→ The problem: Among the lines below, list those containing the string "Graz".

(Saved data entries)
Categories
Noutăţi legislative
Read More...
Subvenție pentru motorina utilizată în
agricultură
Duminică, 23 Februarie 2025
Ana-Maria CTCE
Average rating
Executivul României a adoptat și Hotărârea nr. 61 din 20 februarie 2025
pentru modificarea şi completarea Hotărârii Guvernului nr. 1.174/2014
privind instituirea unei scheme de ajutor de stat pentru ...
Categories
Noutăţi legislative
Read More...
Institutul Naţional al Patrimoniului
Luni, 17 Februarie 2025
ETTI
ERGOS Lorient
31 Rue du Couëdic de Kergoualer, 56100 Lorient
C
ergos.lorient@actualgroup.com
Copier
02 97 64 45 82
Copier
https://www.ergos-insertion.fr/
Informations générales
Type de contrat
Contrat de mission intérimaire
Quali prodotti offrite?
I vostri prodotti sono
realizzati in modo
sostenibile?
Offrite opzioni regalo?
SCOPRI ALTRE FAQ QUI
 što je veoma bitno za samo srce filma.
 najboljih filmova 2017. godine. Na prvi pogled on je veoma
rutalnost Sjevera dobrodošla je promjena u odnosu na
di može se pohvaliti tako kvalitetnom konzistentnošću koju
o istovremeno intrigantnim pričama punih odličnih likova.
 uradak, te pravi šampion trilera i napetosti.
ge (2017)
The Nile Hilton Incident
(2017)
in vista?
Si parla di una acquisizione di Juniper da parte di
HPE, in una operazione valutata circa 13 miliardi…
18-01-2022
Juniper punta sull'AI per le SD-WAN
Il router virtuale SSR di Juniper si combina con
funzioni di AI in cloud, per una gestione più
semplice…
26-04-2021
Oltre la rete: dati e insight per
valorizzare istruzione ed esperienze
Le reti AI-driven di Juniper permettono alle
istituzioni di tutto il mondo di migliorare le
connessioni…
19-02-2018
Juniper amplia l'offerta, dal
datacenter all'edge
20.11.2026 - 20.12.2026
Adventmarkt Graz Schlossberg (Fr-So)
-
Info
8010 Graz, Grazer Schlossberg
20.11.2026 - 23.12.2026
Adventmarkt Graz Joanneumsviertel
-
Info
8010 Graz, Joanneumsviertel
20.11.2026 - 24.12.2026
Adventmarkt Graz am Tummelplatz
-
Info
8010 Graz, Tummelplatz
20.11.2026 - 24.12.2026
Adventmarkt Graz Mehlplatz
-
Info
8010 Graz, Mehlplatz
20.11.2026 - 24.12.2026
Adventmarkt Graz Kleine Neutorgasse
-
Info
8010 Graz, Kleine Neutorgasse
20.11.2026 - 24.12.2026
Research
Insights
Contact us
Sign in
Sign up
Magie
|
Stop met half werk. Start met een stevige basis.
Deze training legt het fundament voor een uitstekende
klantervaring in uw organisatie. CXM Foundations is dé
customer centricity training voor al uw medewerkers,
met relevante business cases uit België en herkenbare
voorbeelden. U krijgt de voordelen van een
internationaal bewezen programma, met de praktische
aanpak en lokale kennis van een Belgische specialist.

→ Completed exercise:
Adventmarkt Graz Schlossberg (Fr-So)
8010 Graz, Grazer Schlossberg
Adventmarkt Graz Joanneumsviertel
8010 Graz, Joanneumsviertel
Adventmarkt Graz am Tummelplatz
8010 Graz, Tummelplatz
Adventmarkt Graz Mehlplatz
8010 Graz, Mehlplatz
Adventmarkt Graz Kleine Neutorgasse
8010 Graz, Kleine Neutorgasse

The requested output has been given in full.